→ BRIEF
Please return, exactly and only, the lines beginning at the top of the entries below and ending with the line containing "Właściwe odżywianie odgrywa"; keep out the pictures.

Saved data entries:
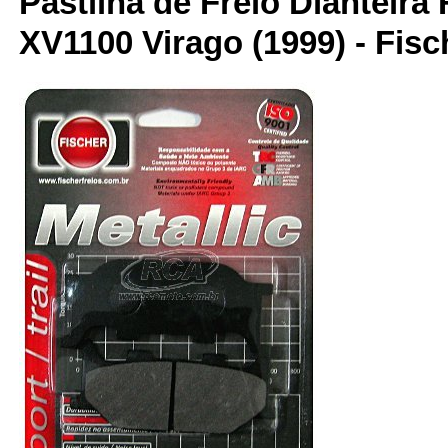
Pastilha de Freio Dianteira 
XV1100 Virago (1999) - Fisc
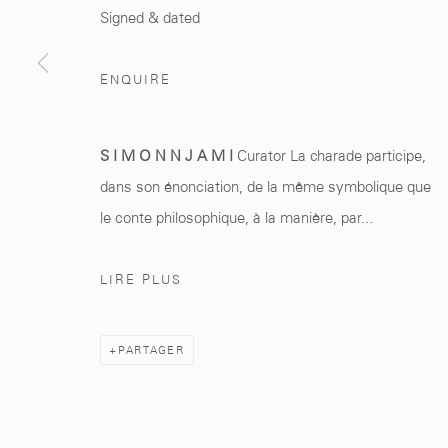
Marrakech 40000
+212 0
8 08 59 59 9
Signed & dated
ENQUIRE
Manage cookies
S I M O N N J A M I
Curator La charade participe,
© 2026 MCC GALLERY
SITE BY ARTLOGIC
dans son énonciation, de la même symbolique que
le conte philosophique, à la manière, par...
LIRE PLUS
PARTAGER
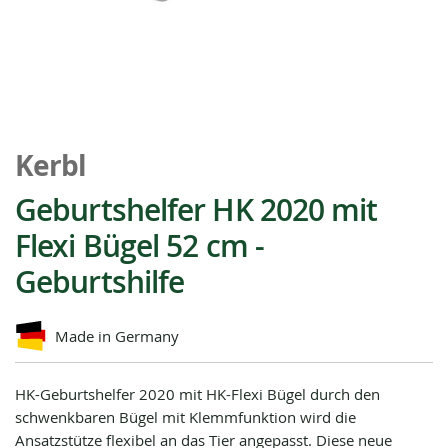
Zum
Anfang
Kerbl
der
Bildgalerie
Geburtshelfer HK 2020 mit
springen
Flexi Bügel 52 cm -
Geburtshilfe
Made in Germany
HK-Geburtshelfer 2020 mit HK-Flexi Bügel durch den
schwenkbaren Bügel mit Klemmfunktion wird die
Ansatzstütze ﬂexibel an das Tier angepasst. Diese neue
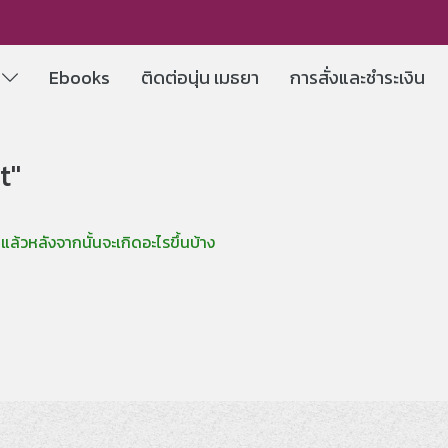
e
Ebooks
ติดต่อนุ่น เมธยา
การสั่งและชำระเงิน
t"
้วหลังจากนั้นจะเกิดอะไรขึ้นบ้าง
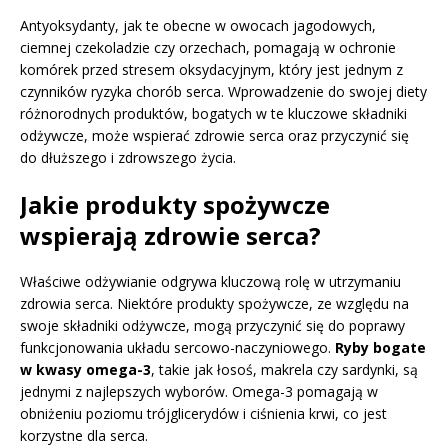
Antyoksydanty, jak te obecne w owocach jagodowych,
ciemnej czekoladzie czy orzechach, pomagają w ochronie
komórek przed stresem oksydacyjnym, który jest jednym z
czynników ryzyka chorób serca. Wprowadzenie do swojej diety
różnorodnych produktów, bogatych w te kluczowe składniki
odżywcze, może wspierać zdrowie serca oraz przyczynić się
do dłuższego i zdrowszego życia.
Jakie produkty spożywcze
wspierają zdrowie serca?
Właściwe odżywianie odgrywa kluczową rolę w utrzymaniu
zdrowia serca. Niektóre produkty spożywcze, ze względu na
swoje składniki odżywcze, mogą przyczynić się do poprawy
funkcjonowania układu sercowo-naczyniowego.
Ryby bogate
w kwasy omega-3
, takie jak łosoś, makrela czy sardynki, są
jednymi z najlepszych wyborów. Omega-3 pomagają w
obniżeniu poziomu trójglicerydów i ciśnienia krwi, co jest
korzystne dla serca.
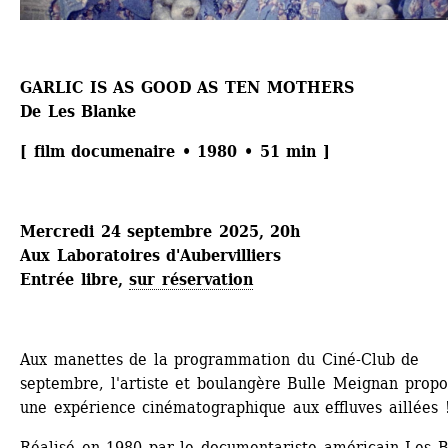
GARLIC IS AS GOOD AS TEN MOTHERS
De Les Blanke
[ film documenaire • 1980 • 51 min ]
Mercredi 24 septembre 2025, 20h
Aux Laboratoires d'Aubervilliers
Entrée libre, 
sur réservation
Aux manettes de la programmation du Ciné-Club de 
septembre, l'artiste et boulangère Bulle Meignan propo
une expérience cinématographique aux effluves aillées 
Réalisé en 1980 par le documentariste américain Les Bl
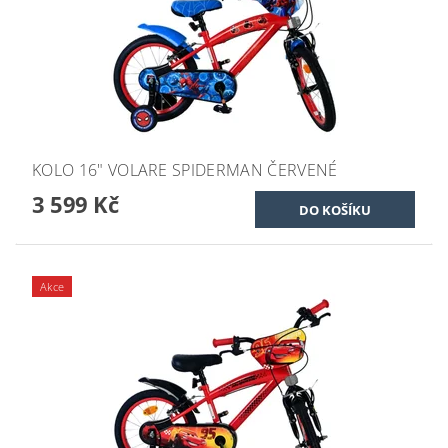
KOLO 16" VOLARE SPIDERMAN ČERVENÉ
3 599 Kč
Akce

→ RESULT FOR THIS EXERCISE
Pastilha de Freio Dianteira 
XV1100 Virago (1999) - Fisc
Marrakech 40000
+212 0
8 08 59 59 9
Signed & dated
ENQUIRE
Manage cookies
S I M O N N J A M I
Curator La charade participe,
© 2026 MCC GALLERY
SITE BY ARTLOGIC
dans son énonciation, de la même symbolique que
le conte philosophique, à la manière, par...
LIRE PLUS
PARTAGER
Zum
Anfang
Kerbl
der
Bildgalerie
Geburtshelfer HK 2020 mit
springen
Flexi Bügel 52 cm -
Geburtshilfe
Made in Germany
HK-Geburtshelfer 2020 mit HK-Flexi Bügel durch den
schwenkbaren Bügel mit Klemmfunktion wird die
Ansatzstütze ﬂexibel an das Tier angepasst. Diese neue
e
Ebooks
ติดต่อนุ่น เมธยา
การสั่งและชำระเงิน
t"
้วหลังจากนั้นจะเกิดอะไรขึ้นบ้าง
Antyoksydanty, jak te obecne w owocach jagodowych,
ciemnej czekoladzie czy orzechach, pomagają w ochronie
komórek przed stresem oksydacyjnym, który jest jednym z
czynników ryzyka chorób serca. Wprowadzenie do swojej diety
różnorodnych produktów, bogatych w te kluczowe składniki
odżywcze, może wspierać zdrowie serca oraz przyczynić się
do dłuższego i zdrowszego życia.
Jakie produkty spożywcze
wspierają zdrowie serca?
Właściwe odżywianie odgrywa kluczową rolę w utrzymaniu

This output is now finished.